What to produce:
For the records below, tally the lines that include the word "vous" and give only the tally.

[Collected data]
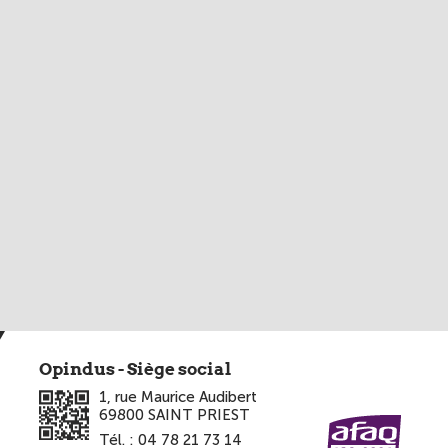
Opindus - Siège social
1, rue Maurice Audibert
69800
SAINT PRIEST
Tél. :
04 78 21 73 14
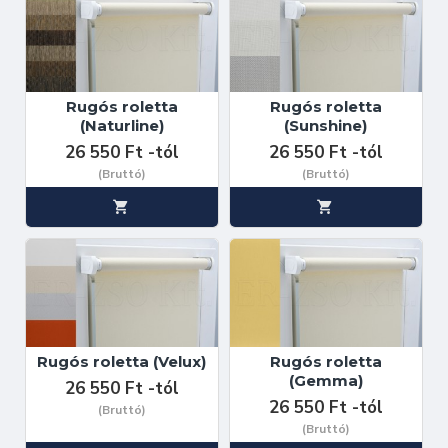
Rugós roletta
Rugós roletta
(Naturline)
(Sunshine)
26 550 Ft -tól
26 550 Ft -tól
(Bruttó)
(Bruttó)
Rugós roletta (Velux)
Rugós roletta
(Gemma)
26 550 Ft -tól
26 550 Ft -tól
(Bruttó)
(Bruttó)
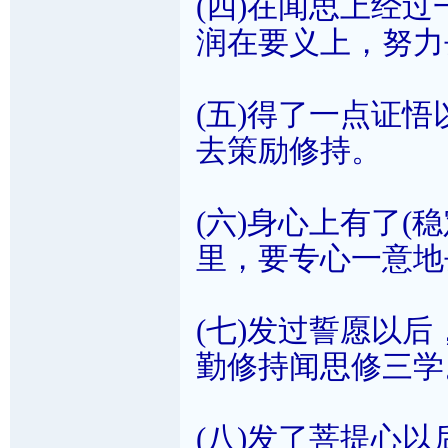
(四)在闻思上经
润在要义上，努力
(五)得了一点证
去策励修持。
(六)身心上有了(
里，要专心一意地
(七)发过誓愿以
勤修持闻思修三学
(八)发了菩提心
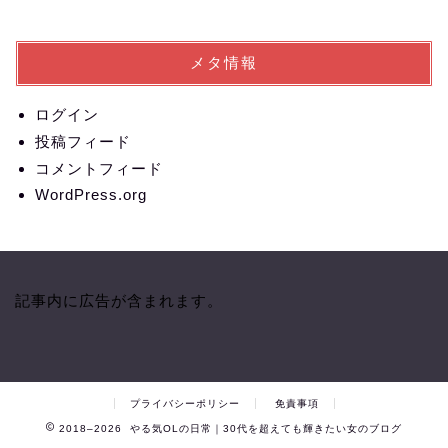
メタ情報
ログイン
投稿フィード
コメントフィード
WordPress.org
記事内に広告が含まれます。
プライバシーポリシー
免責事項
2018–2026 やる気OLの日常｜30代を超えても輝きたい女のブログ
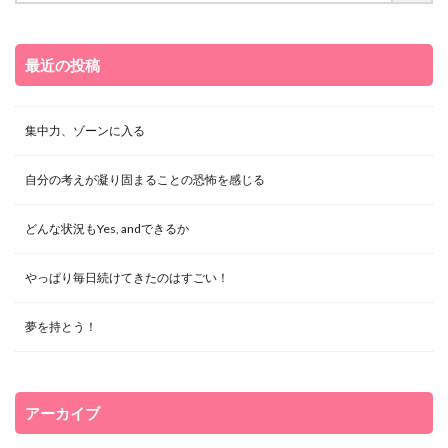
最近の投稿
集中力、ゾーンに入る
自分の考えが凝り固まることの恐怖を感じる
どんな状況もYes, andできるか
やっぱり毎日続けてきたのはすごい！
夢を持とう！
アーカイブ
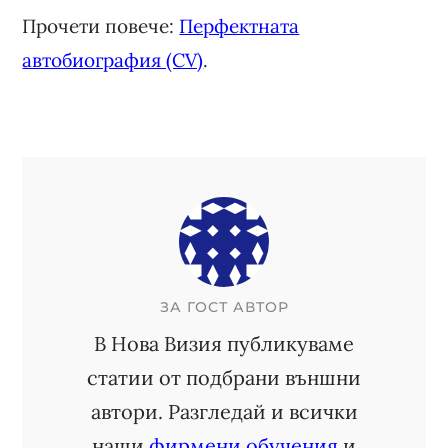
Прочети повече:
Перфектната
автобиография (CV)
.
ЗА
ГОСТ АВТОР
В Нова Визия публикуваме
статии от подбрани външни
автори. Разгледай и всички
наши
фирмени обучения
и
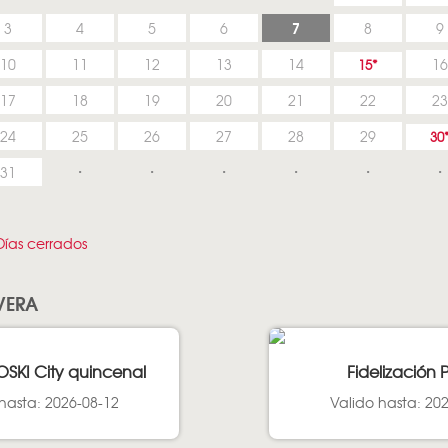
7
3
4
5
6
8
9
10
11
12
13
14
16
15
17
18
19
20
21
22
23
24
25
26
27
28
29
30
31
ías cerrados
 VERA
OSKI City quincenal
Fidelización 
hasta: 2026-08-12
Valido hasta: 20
--
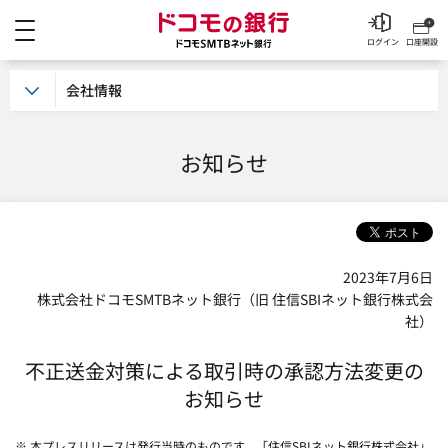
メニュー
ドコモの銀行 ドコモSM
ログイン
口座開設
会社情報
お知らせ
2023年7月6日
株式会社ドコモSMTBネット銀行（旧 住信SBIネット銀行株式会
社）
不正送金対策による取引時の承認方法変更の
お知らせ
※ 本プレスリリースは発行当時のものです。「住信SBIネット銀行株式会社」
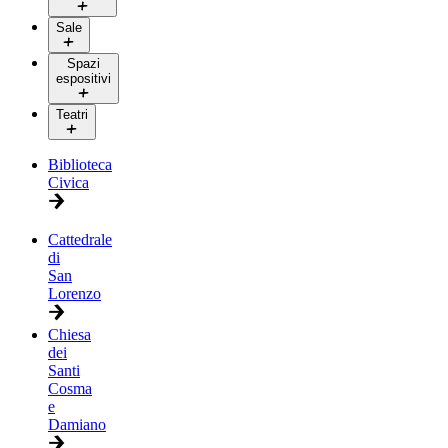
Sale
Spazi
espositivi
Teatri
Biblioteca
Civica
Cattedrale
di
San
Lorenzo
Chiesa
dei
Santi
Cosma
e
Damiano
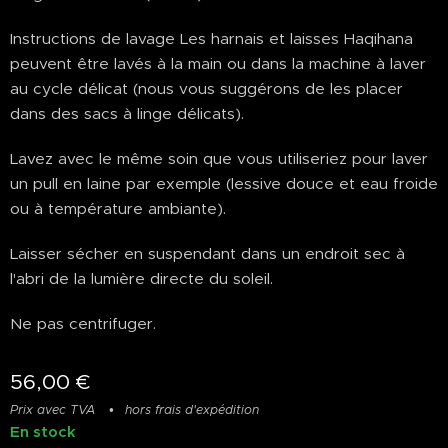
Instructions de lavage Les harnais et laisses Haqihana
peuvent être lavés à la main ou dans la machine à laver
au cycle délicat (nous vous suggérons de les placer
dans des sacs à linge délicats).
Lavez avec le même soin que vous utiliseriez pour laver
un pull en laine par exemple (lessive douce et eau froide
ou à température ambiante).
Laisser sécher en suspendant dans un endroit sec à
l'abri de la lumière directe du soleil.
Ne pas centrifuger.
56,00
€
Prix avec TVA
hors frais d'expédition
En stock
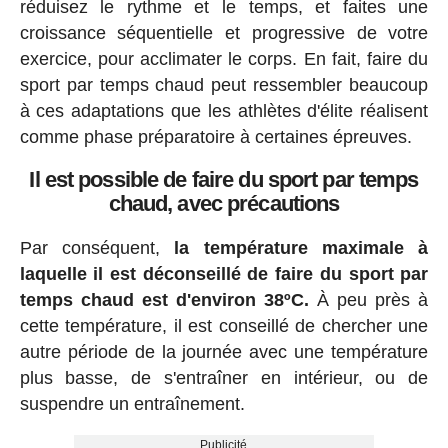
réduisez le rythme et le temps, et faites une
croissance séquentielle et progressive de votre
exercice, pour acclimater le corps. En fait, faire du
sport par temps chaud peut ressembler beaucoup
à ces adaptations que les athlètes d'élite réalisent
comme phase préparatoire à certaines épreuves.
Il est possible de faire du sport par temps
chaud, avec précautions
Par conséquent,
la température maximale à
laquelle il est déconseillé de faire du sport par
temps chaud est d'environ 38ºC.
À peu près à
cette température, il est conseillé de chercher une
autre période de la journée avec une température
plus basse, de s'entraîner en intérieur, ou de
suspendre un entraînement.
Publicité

Exercise output:
2